Not unless you map your data to that reference. I assume you are thinking of using the annotation present in GenBank file to annotate any variants you find? As far as the actual sequence goes there is no difference in that in either file.
Most traditional variant annotation tools will use a GFF/GTF file but you still need to call variants independently. You do not need a GFF file to call variants, which are commonly stored in VCF files.
Based on your past posts you do this type of work with human data. It should be directly applicable for other species.

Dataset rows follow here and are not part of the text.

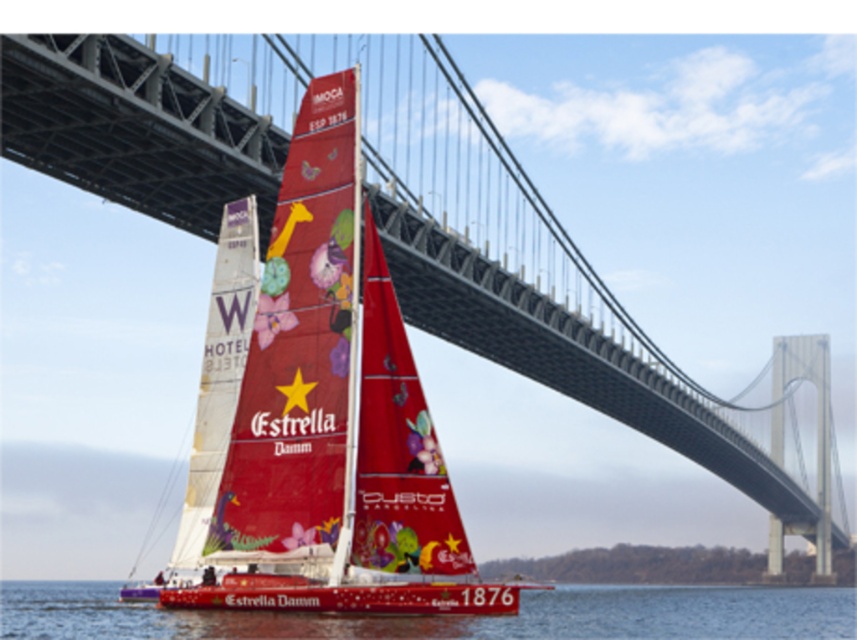 Is transparent water at lower center below matte white sail at center?

Yes, transparent water at lower center is below matte white sail at center.

Does transparent water at lower center have a greater height compared to matte white sail at center?

Incorrect, transparent water at lower center's height is not larger of matte white sail at center's.

Where is `transparent water at lower center`? The width and height of the screenshot is (857, 640). transparent water at lower center is located at coordinates (450, 616).

Which is in front, point (379, 474) or point (177, 579)?

Point (379, 474)

Can you confirm if vivid red sailboat at center is bigger than matte white sail at center?

No, vivid red sailboat at center is not bigger than matte white sail at center.

Is point (304, 310) farther from viewer compared to point (207, 520)?

No, (304, 310) is in front of (207, 520).

Image resolution: width=857 pixels, height=640 pixels. Identify the location of vivid red sailboat at center. (331, 419).

Is vivid red sailboat at center bigger than transparent water at lower center?

No.

Which is in front, point (292, 529) or point (423, 634)?

Point (423, 634)

Identify the location of vivid red sailboat at center. (331, 419).

Where is `vivid red sailboat at center`? This screenshot has height=640, width=857. vivid red sailboat at center is located at coordinates (331, 419). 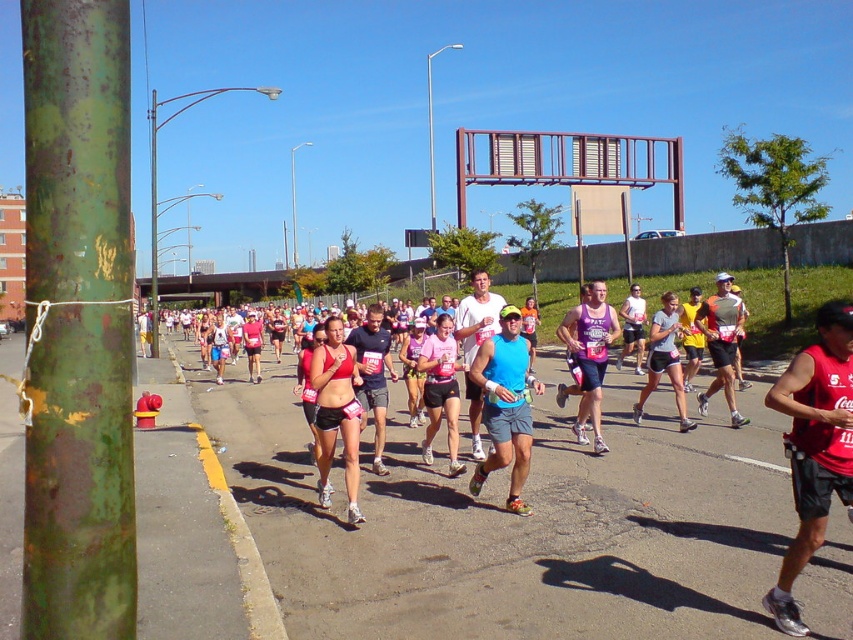 You are a photographer positioned at the starting line of the marathon. You want to capture a photo of the matte red sports bra at center without the green rusted pole at left blocking it. What should you do?

Move to the right side so that the green rusted pole at left is no longer in front of the matte red sports bra at center, as the green rusted pole at left is currently positioned above it and blocking the view. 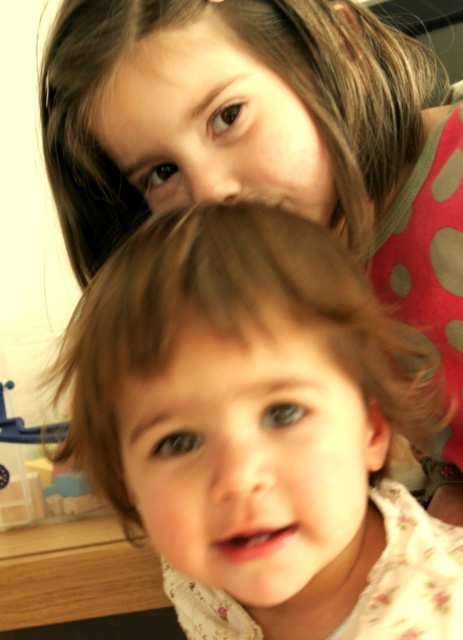 Question: Which of the following is the closest to the observer?

Choices:
 (A) (75, 150)
 (B) (267, 532)

Answer: (B)

Question: Which point is farther to the camera?

Choices:
 (A) (83, 115)
 (B) (367, 385)

Answer: (A)

Question: Does fluffy brown hair at center come behind brown smooth hair at upper center?

Choices:
 (A) yes
 (B) no

Answer: (B)

Question: Observing the image, what is the correct spatial positioning of fluffy brown hair at center in reference to brown smooth hair at upper center?

Choices:
 (A) below
 (B) above

Answer: (A)

Question: Which object is farther from the camera taking this photo?

Choices:
 (A) brown smooth hair at upper center
 (B) fluffy brown hair at center

Answer: (A)

Question: Is fluffy brown hair at center behind brown smooth hair at upper center?

Choices:
 (A) yes
 (B) no

Answer: (B) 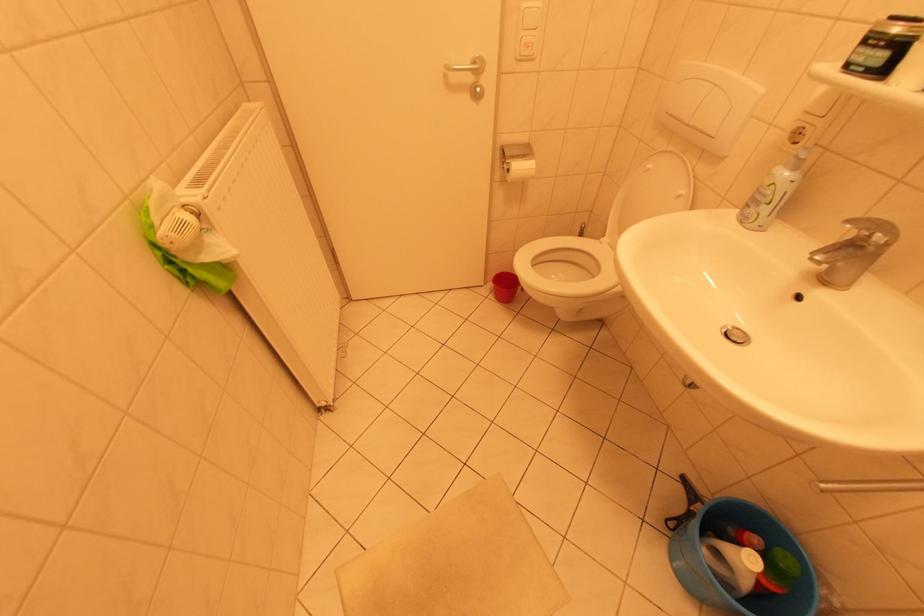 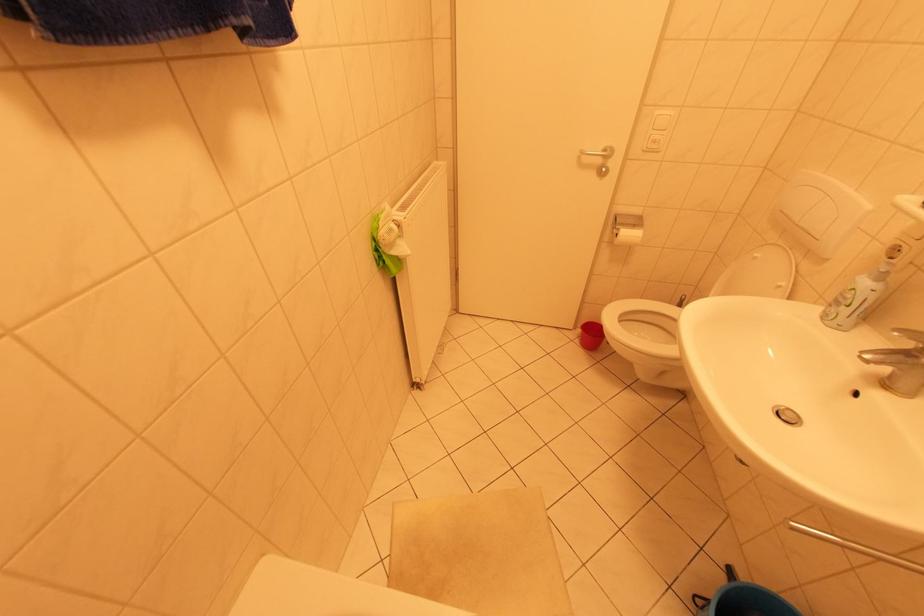 Question: The camera is either moving clockwise (left) or counter-clockwise (right) around the object. The first image is from the beginning of the video and the second image is from the end. Is the camera moving left or right when shooting the video?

If you are looking for already known variants for human, for example, you can take a look at the dbSNP. If you want to discover new variants, you will have to "call" these variants using a variant caller
And to call variants you need aligned sequences, which you have in a bam file
Found this about calling variant without reference genome
Thank you for the tip, but this looks a bit of an overkill, even because technically I am working with WGS, not RNAseq. The problem I am facing is: in order to call the variants I first need to re-align the reads to obtain a more accurate picture of the genomic variation; this step is done with the base quality score recalibration (BQSR), but the command -- at least with GATK's implementation -- requires a VCF file to feed the -knownSites/--known-sites option. Thus this looks to me as a circular approach: I need a VCF to generate a VCF. The only things I have so far -- for non-human genomes -- are the fasta and the genbank files. SO the question is: how can I generate a VCF from these files? -- if possible.
As far as I know you don't need to use the vcf of the sample you sequenced. It just requires variants which are common in the population.
This information should have been in your initial post.
I wanted to make a very general question, independent from the GATK implementation, that is: can I build a VCF from fasta/genbank?
Okay, here comes the general answer: no.
fair enough, case closed
I have a consensus fasta file from a de novo genome and the associated GFF file, what tool can I use to convert fasta to vcf? Bastien, above, said this was possible?